Slower growth in China — the world’s second largest economy — and in other emerging economies around the world have pushed down prices for copper, coal, and iron ore. Thanks to that slump in global commodity prices, BHP Billiton (NYSE:BHP) reported earlier this week that profits dove 30 percent in the twelve month period through June, handing the company its second consecutive annual earnings decline.
The company’s recent annual results and the more than 17 percent its stock has fallen on the New York Stock Exchange in the past five years through June has prompted the company to rethink executive compensation. BHP announced Friday that executive pay would be reduced, and the world’s largest mining company is even withdrawing shares worth almost $6.2 million that are due its new chief executive.
Andrew Mackenzie, who was appointed the company’s head in May, elected to forgo a portion of the stock that he was awarded as a signing bonus when he joined BHP more than four years ago, and he will also give up the stock promised to senior executives in a long-term incentive plan inked in 2008, the mining company said Friday in a filing with the Australian securities exchange and a subsequent press release.

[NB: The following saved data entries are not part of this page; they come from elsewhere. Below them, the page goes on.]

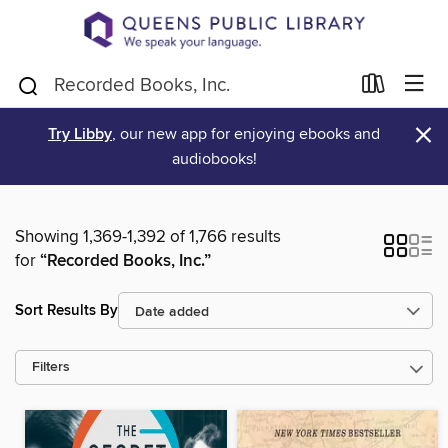
×
Try Libby
, our new app for enjoying ebooks and
audiobooks!
Showing 1,369-1,392 of 1,766 results
for
“Recorded Books, Inc.”
Sort Results By
Filters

The company’s decision to reduce executive compensation shows just how difficult of an environment in which the mining industry is currently operating. With prices falling for raw materials like iron ore and coal, mining companies have sought for other means to boost shareholder returns. This is while they cut costs to offset the financial strain years of heaving spending in expensive acquisitions and production capacity have put on their balances sheets.
Friday’s announcement reflects “a more modest approach to remuneration befitting the times,” BHP said. While in the past five years BHP has beat its goal of outperforming its rivals, it is undeniable that total returns for shareholders dropped in that same period.
In order for executives to have received their bonuses in full, BHP Billiton was required to deliver a total shareholder return that exceeded the shareholder returns of “a group of peer companies by an average of 5.5 per cent per year for five years, or 30.7 per cent in total compounded over the five year performance period.”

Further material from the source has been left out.